--- RECORDS FOR THE TASK ---

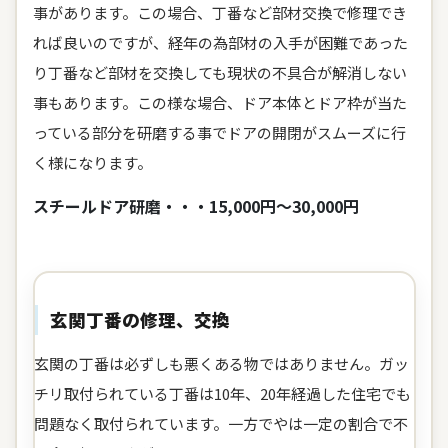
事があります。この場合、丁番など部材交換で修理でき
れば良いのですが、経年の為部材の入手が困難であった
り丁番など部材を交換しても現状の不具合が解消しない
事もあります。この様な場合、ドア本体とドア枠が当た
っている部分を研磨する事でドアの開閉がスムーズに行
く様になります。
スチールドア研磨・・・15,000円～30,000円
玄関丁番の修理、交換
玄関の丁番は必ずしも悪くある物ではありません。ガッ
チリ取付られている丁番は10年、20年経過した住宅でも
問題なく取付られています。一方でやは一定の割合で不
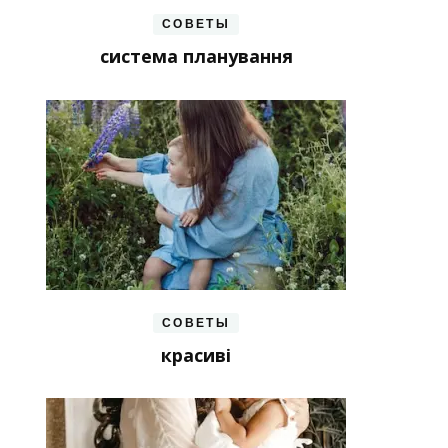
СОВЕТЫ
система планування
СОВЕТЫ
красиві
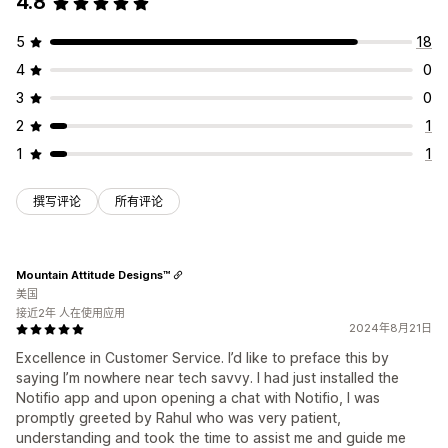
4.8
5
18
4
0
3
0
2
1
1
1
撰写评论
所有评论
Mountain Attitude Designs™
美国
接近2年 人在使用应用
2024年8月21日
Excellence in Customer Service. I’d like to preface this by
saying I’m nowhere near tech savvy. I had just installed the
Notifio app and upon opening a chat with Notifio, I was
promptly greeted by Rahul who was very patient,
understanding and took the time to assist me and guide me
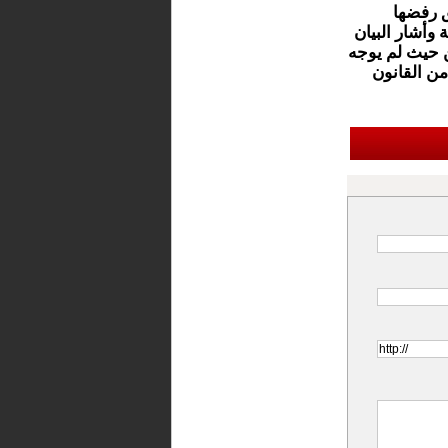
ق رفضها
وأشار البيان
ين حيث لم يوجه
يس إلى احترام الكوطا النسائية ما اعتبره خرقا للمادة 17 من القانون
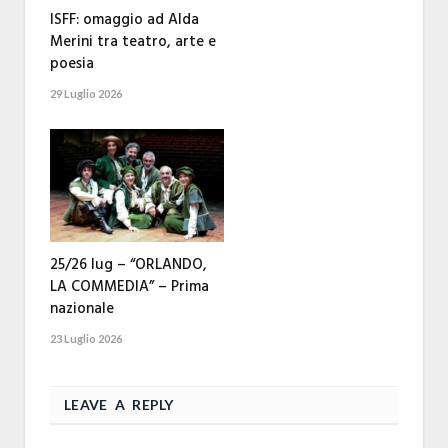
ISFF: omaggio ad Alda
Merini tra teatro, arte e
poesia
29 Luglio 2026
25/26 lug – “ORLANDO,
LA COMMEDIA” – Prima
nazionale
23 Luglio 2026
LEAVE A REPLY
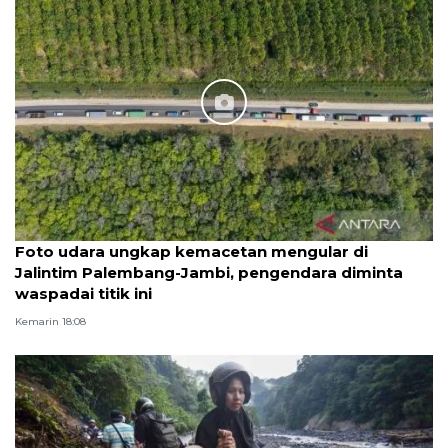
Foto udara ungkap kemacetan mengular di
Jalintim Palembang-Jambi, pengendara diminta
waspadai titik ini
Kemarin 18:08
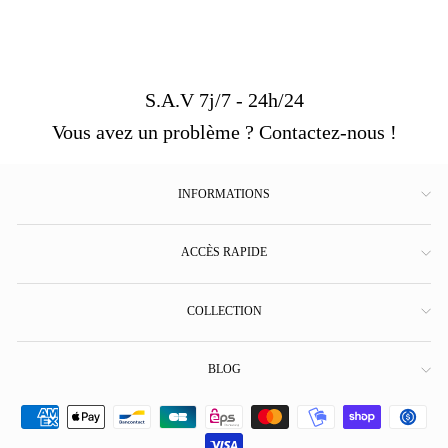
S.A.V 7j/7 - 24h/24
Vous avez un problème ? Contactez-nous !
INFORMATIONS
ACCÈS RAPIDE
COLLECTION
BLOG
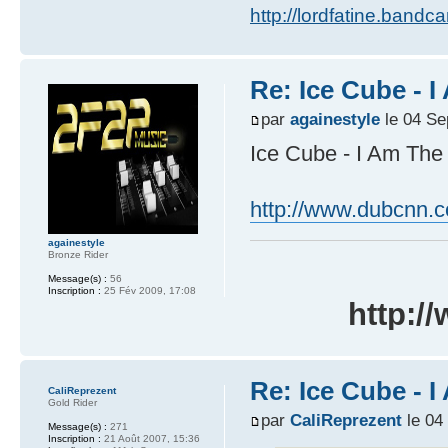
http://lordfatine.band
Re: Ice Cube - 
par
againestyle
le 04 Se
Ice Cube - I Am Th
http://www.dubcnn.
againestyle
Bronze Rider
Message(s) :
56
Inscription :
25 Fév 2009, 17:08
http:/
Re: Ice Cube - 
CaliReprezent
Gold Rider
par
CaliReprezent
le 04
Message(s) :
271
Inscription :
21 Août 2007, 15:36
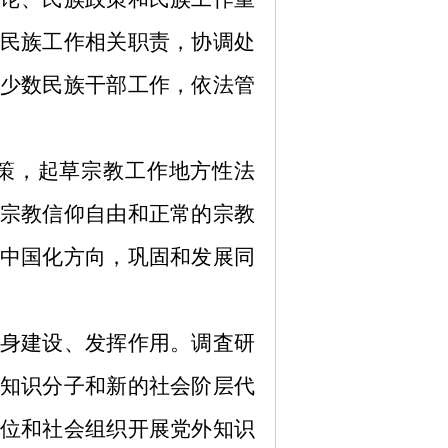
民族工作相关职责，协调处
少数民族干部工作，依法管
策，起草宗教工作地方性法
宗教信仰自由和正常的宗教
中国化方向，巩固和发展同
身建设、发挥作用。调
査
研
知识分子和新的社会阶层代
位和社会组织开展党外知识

--- TASK GOAL ---
Everything in the entries above should be returned exactly, apart from the pictures.

--- THE ANSWER ---
事があります。この場合、丁番など部材交換で修理でき
れば良いのですが、経年の為部材の入手が困難であった
り丁番など部材を交換しても現状の不具合が解消しない
事もあります。この様な場合、ドア本体とドア枠が当た
っている部分を研磨する事でドアの開閉がスムーズに行
く様になります。
スチールドア研磨・・・15,000円～30,000円
玄関丁番の修理、交換
玄関の丁番は必ずしも悪くある物ではありません。ガッ
チリ取付られている丁番は10年、20年経過した住宅でも
問題なく取付られています。一方でやは一定の割合で不
СОВЕТЫ
система планування
СОВЕТЫ
красиві
4.8
5
18
4
0
3
0
2
1
1
1
撰写评论
所有评论
Mountain Attitude Designs™
美国
接近2年 人在使用应用
2024年8月21日
Excellence in Customer Service. I’d like to preface this by
saying I’m nowhere near tech savvy. I had just installed the
Notifio app and upon opening a chat with Notifio, I was
promptly greeted by Rahul who was very patient,
understanding and took the time to assist me and guide me
ق رفضها
وأشار البيان
ين حيث لم يوجه
يس إلى احترام الكوطا النسائية ما اعتبره خرقا للمادة 17 من القانون
ISFF: omaggio ad Alda
Merini tra teatro, arte e
poesia
29 Luglio 2026
25/26 lug – “ORLANDO,
LA COMMEDIA” – Prima
nazionale
23 Luglio 2026
LEAVE A REPLY
Foto udara ungkap kemacetan mengular di
Jalintim Palembang-Jambi, pengendara diminta
waspadai titik ini
Kemarin 18:08
S.A.V 7j/7 - 24h/24
Vous avez un problème ? Contactez-nous !
INFORMATIONS
ACCÈS RAPIDE
COLLECTION
BLOG
http://lordfatine.band
Re: Ice Cube - 
par
againestyle
le 04 Se
Ice Cube - I Am Th
http://www.dubcnn.
againestyle
Bronze Rider
Message(s) :
56
Inscription :
25 Fév 2009, 17:08
http:/
Re: Ice Cube - 
CaliReprezent
Gold Rider
par
CaliReprezent
le 04
Message(s) :
271
Inscription :
21 Août 2007, 15:36
民族工作相关职责，协调处
少数民族干部工作，依法管
策，起草宗教工作地方性法
宗教信仰自由和正常的宗教
中国化方向，巩固和发展同
身建设、发挥作用。调
査
研
知识分子和新的社会阶层代
位和社会组织开展党外知识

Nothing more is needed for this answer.